*** Entries provided Section Begins ***

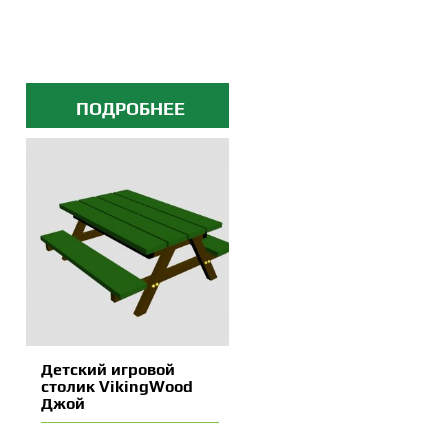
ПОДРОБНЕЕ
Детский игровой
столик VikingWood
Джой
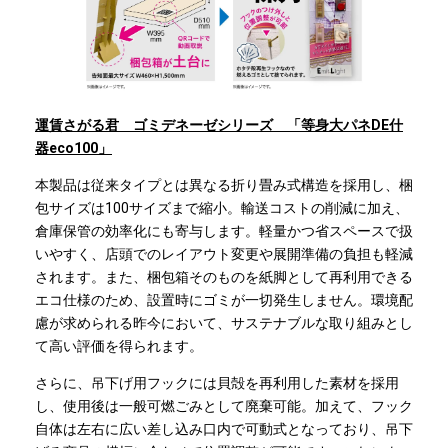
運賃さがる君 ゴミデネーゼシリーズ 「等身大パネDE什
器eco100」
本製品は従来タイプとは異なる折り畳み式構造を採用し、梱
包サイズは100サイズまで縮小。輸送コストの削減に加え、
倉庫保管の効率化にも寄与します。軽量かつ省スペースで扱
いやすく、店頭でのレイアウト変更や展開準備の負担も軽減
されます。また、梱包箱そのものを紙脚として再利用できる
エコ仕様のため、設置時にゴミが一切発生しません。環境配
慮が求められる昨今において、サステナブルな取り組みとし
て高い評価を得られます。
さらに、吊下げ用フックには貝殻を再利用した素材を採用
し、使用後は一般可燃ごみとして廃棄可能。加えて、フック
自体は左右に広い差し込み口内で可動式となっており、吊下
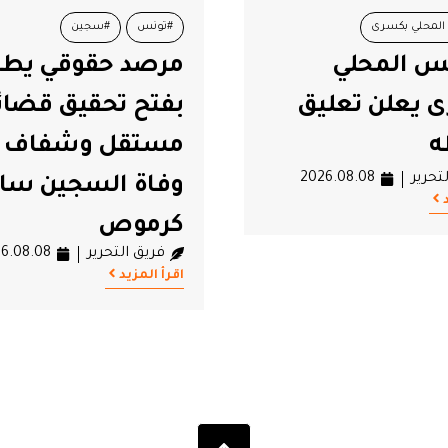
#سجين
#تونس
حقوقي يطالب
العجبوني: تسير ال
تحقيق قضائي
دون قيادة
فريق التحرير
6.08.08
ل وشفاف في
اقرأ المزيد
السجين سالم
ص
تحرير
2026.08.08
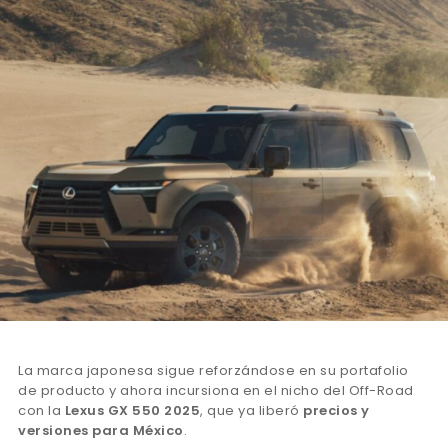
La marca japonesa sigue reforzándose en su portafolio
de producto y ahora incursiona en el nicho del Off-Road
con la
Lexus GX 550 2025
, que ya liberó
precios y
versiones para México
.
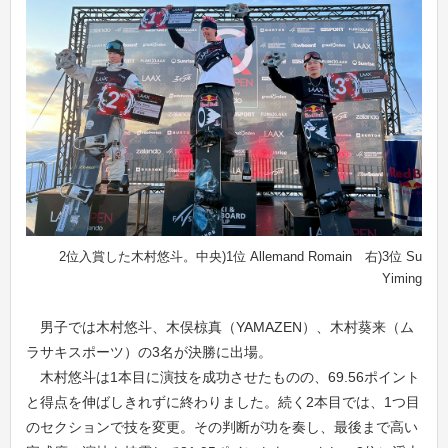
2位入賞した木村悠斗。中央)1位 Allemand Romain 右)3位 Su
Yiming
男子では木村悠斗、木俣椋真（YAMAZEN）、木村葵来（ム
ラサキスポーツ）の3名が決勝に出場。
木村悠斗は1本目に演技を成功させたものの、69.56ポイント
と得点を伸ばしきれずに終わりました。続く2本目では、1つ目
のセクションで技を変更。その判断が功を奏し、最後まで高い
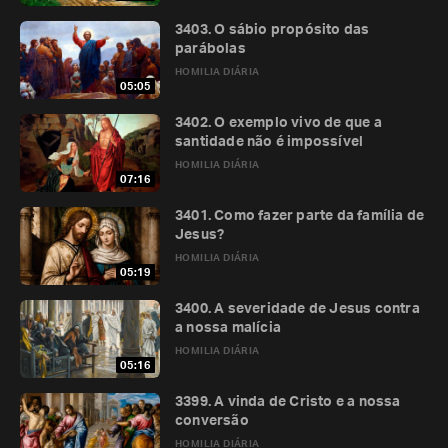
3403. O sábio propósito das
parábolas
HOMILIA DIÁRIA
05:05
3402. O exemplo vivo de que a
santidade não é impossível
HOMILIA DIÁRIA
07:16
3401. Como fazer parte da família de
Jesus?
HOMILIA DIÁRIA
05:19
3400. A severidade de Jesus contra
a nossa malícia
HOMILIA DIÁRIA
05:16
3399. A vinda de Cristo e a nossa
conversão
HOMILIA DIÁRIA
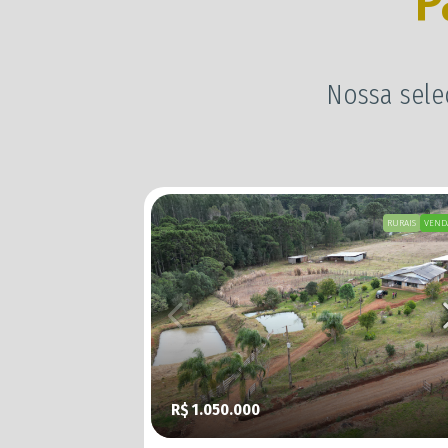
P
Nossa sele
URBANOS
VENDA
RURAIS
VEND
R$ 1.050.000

*** Entries provided Section Ends ***

#### Goal of the exercise
Could you reproduce exactly, and only, the lines from the one containing "3402. O exemplo vivo de que a" through the end of the records above, both included, while leaving out the pictures?

#### Task output
3402. O exemplo vivo de que a
santidade não é impossível
HOMILIA DIÁRIA
07:16
3401. Como fazer parte da família de
Jesus?
HOMILIA DIÁRIA
05:19
3400. A severidade de Jesus contra
a nossa malícia
HOMILIA DIÁRIA
05:16
3399. A vinda de Cristo e a nossa
conversão
HOMILIA DIÁRIA
P
Nossa sele
URBANOS
VENDA
RURAIS
VEND
R$ 1.050.000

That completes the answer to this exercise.